Kitlesel katliamlar ve büyük kaçış dalgası da gündeme gelebilir. Dışişleri Bakanı Ahmet Davutoğlu kapıyı açık bıraksa da Türkiye’nin yüz binleri bulacak bir göç dalgasını kendi topraklarında ağırlayabilmesi de zor. Ayrıca önceki gün Türk sınırına kadar seken top atışları, Türkiye’ye doğru kaçan Suriyelilere yapılacak olası müdahaleler de Türkiye’yi kaygılandırıyor.

Böyle bir durum yaşanırsa Suriye sınırında ‘güvenli bölge’ oluşturulması Türkiye’nin ilk talebi olacak ve göçmenler bu bölgede toplanacak. Şimdilik Rus Dışişleri Bakanı Sergey Lavrov’un Şam ziyareti beklenecek.
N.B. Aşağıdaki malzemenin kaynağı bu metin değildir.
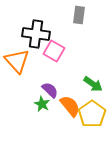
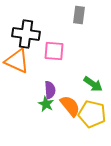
black cross: moved 10 px left
pink square: rotated 25 degrees counterclockwise
orange triangle: rotated 24 degrees counterclockwise
purple semicircle: rotated 42 degrees clockwise
green star: moved 4 px right
yellow pentagon: rotated 24 degrees counterclockwise
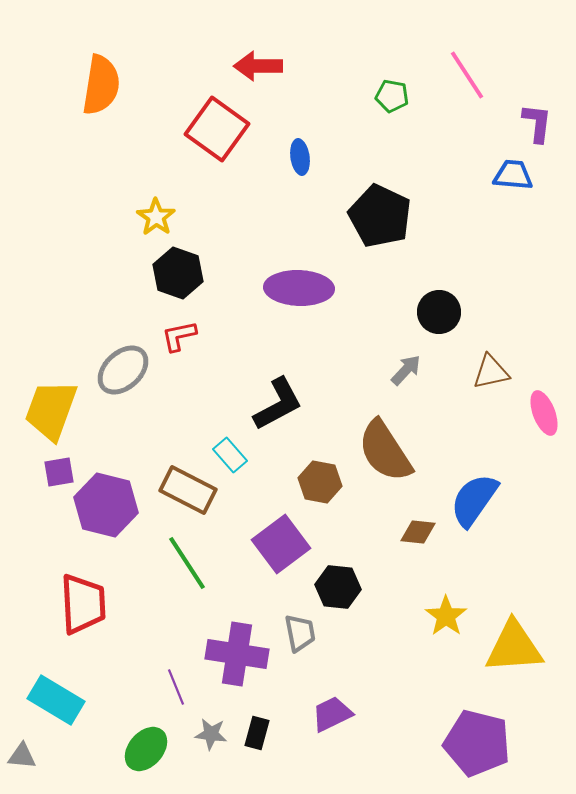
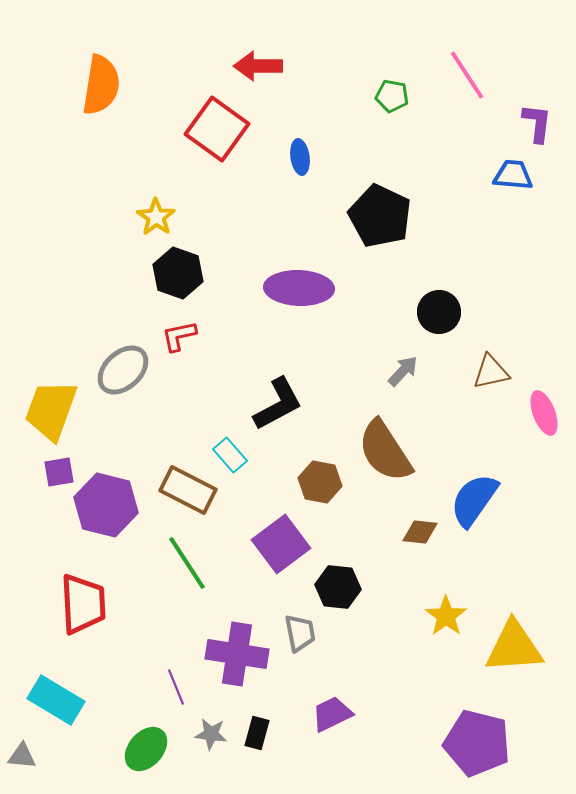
gray arrow at (406, 370): moved 3 px left, 1 px down
brown diamond at (418, 532): moved 2 px right
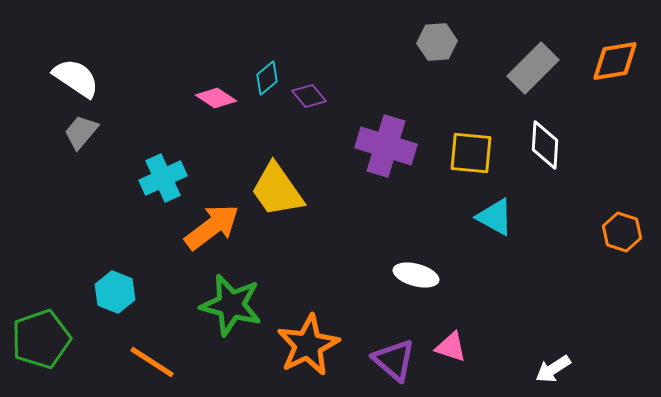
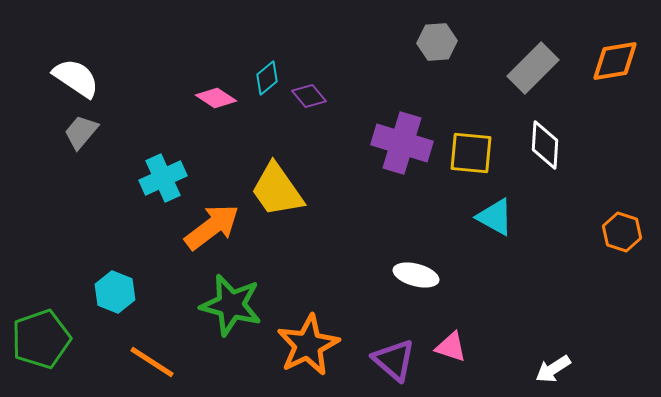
purple cross: moved 16 px right, 3 px up
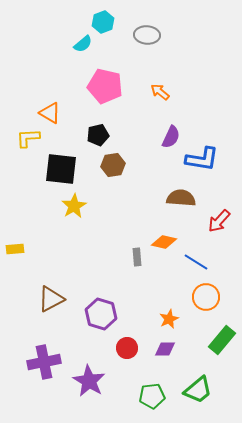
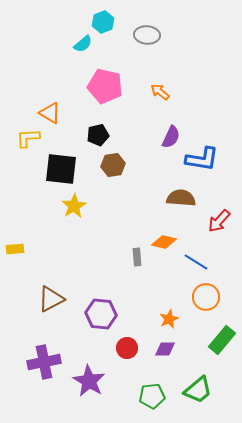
purple hexagon: rotated 12 degrees counterclockwise
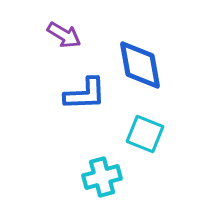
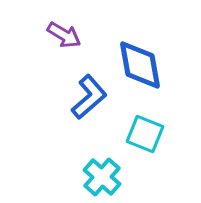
blue L-shape: moved 4 px right, 3 px down; rotated 39 degrees counterclockwise
cyan cross: rotated 33 degrees counterclockwise
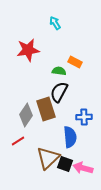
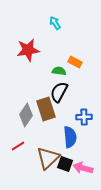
red line: moved 5 px down
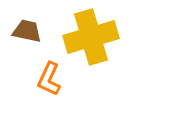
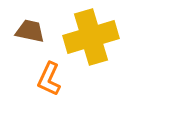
brown trapezoid: moved 3 px right
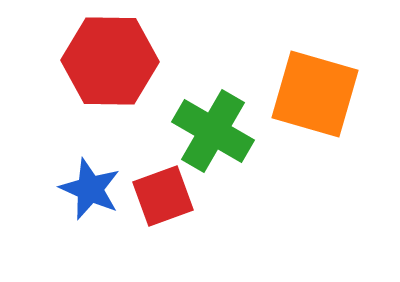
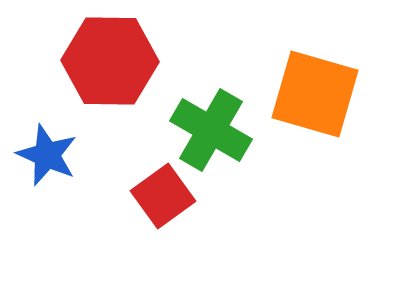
green cross: moved 2 px left, 1 px up
blue star: moved 43 px left, 34 px up
red square: rotated 16 degrees counterclockwise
Aynı günlerde Ankara-Washington arasındaki trafik yoğunlaşacak. Lavrov’un temasları başarısız olursa BM’de yeni kararlar gündeme gelecek.

Diplomatik kaynaklara göre ‘Suriye’yi vuracak ilk NATO müttefiki’ Türkiye olmayacak. Ancak böyle devam ederse, Batı’nın askeri müdahale arayışlarına Türkiye de destek olacak. Olası bir NATO operasyonu sırasında da Akdeniz’den ve İncirlik’ten lojistik destek verilecek.